Experts push the use of migrants to bolster the U.S. military
Two national security experts have proposed allowing immigrants into the United States to serve four years in the military in exchange for citizenship.
BY EUNICE MOSCOSO
Cox News Service
WASHINGTON – In the Revolutionary War, thousands of immigrants joined the American quest for independence.
Two centuries later, two prominent national security experts contend that foreign citizens can once again help the United States maintain combat-readiness.
Michael O'Hanlon, a senior fellow at the Brookings Institution in Washington and Max Boot, a senior fellow at the Council on Foreign Relations in New York, have proposed allowing thousands of immigrants into the United States to serve for four years in the military in exchange for citizenship. While many legal residents already participate in the armed forces, this program would bring in citizens of other countries with the express purpose of becoming soldiers.

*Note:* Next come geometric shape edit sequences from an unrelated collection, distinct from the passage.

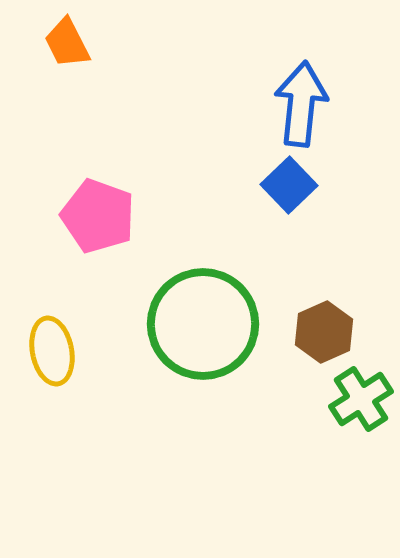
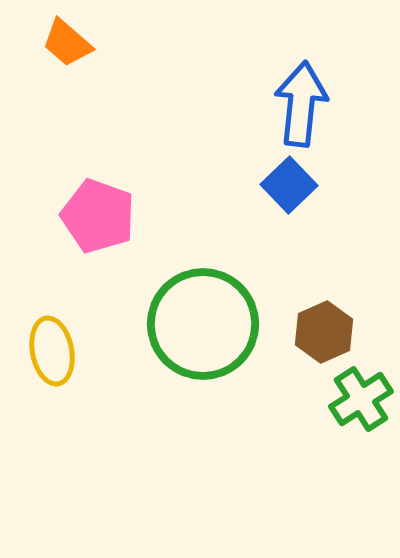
orange trapezoid: rotated 22 degrees counterclockwise
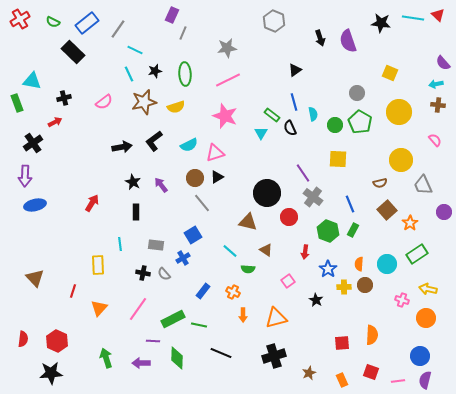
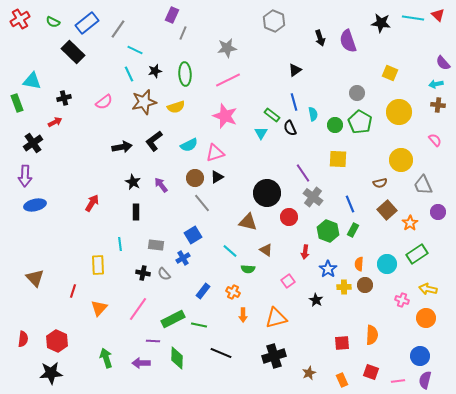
purple circle at (444, 212): moved 6 px left
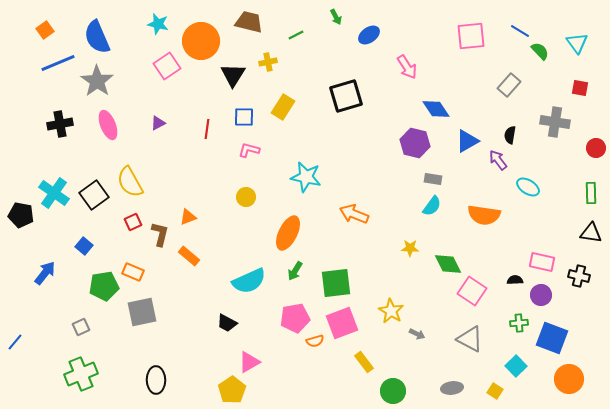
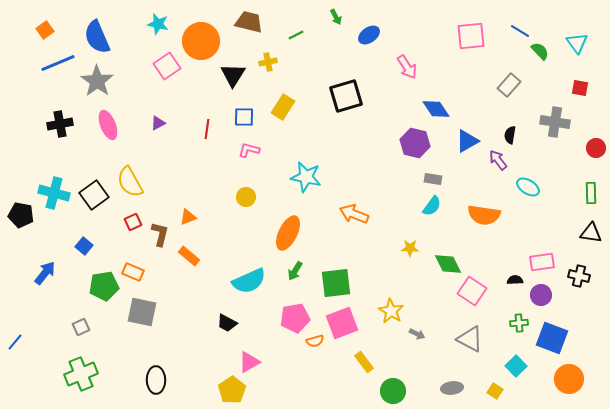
cyan cross at (54, 193): rotated 20 degrees counterclockwise
pink rectangle at (542, 262): rotated 20 degrees counterclockwise
gray square at (142, 312): rotated 24 degrees clockwise
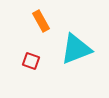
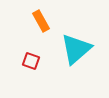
cyan triangle: rotated 20 degrees counterclockwise
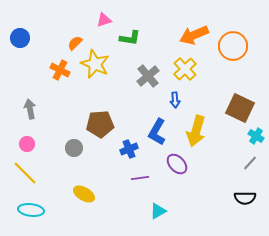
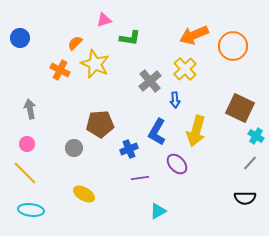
gray cross: moved 2 px right, 5 px down
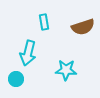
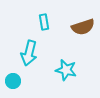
cyan arrow: moved 1 px right
cyan star: rotated 10 degrees clockwise
cyan circle: moved 3 px left, 2 px down
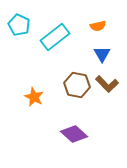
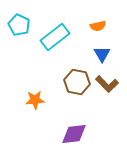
brown hexagon: moved 3 px up
orange star: moved 1 px right, 3 px down; rotated 30 degrees counterclockwise
purple diamond: rotated 48 degrees counterclockwise
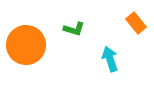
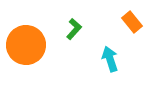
orange rectangle: moved 4 px left, 1 px up
green L-shape: rotated 65 degrees counterclockwise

For some, this brings to mind the medieval practice of hiring foreign mercenaries. For others, it cheapens the ideal of being an American and takes advantage of desperate people.
But O'Hanlon says the military needs new personnel and that immigrants could be an ideal solution.
''The Army and Marine Corps are too small and too stressed, even though they've gone to great lengths to . . . recruit,'' he said. “I want to give them some more options to find people.''
O'Hanlon said importing immigrants to be soldiers would solve the military's recruitment problems and provide the armed forces with more translators and experts in other cultures.
The wars in Iraq and Afghanistan have stretched thin U.S. military resources, forcing the Pentagon to rely more heavily on reservists, National Guard troops and multiple deployments. In an effort to meet recruitment goals, the military has boosted cash bonuses and incentives.
O'Hanlon acknowledged that hiring noncitizens is risky and that extensive background checks would have to be done to protect national security, but says that ''we're not living in a perfect world'' and that immigrants traditionally perform well in the military.
The United States currently has more than 40,000 noncitizens serving in the armed forces on active and reserve duty and about 8,000 permanent residents enlist for active duty every year. The rate of naturalization for the immigrant soldiers has increased in recent years because the United States expedited the process and allows citizenship ceremonies to be held overseas for service members.
Margaret Stock, a lieutenant colonel in the U.S. Army Reserve and professor at the U.S. Military Academy at West Point, said a recent change in law has given the Pentagon the authority to bring immigrants to the United States to serve in the military as long as it determines that it is vital to the national interest, but that the Pentagon hasn't chosen such an option.
Maj. Stewart Upton, a spokesman for the Pentagon, said Department of Defense policy now limits enlistments to U.S. citizens and permanent residents and that immigrants who enlist in any branch of the military are offered a path to U.S. citizenship.
Stock said that more opportunities should exist for immigrants to serve, but not as the sole path to citizenship. She also objected to a four-year wait for citizenship because it would delay the ability of some immigrants to perform intelligence-sensitive tasks in the military.
In addition, she said that the military could find more recruits if illegal immigrant students were given a chance at legal residency. Legislation known as the DREAM Act, which would give illegal immigrant children who finish high school a path to citizenship, has stalled in Congress. The measure allows students to eventually attain permanent legal status if they complete two years of college or serve honorably in the military for at least two years.
People on both sides of the U.S. immigration debate objected to O'Hanlon and Boot's idea.
Lisa Navarrette, spokeswoman for the National Council of La Raza, a Hispanic civil rights group, said that allowing immigrants to come to the United States for the sole purpose of serving in the military was ''a deeply offensive notion'' and ''a slap in the face to our troops'' because it implies that Americans are not willing to defend the country.
Meanwhile, Steven Camarota, director of research at the Center for Immigration Studies, a think tank that advocates lower levels of immigration, said that having a large number of noncitizen soldiers would cause the military to be more reckless.
''If everybody whose child is fighting in the military can't vote or contribute to U.S. elections, that matters a lot,'' he said.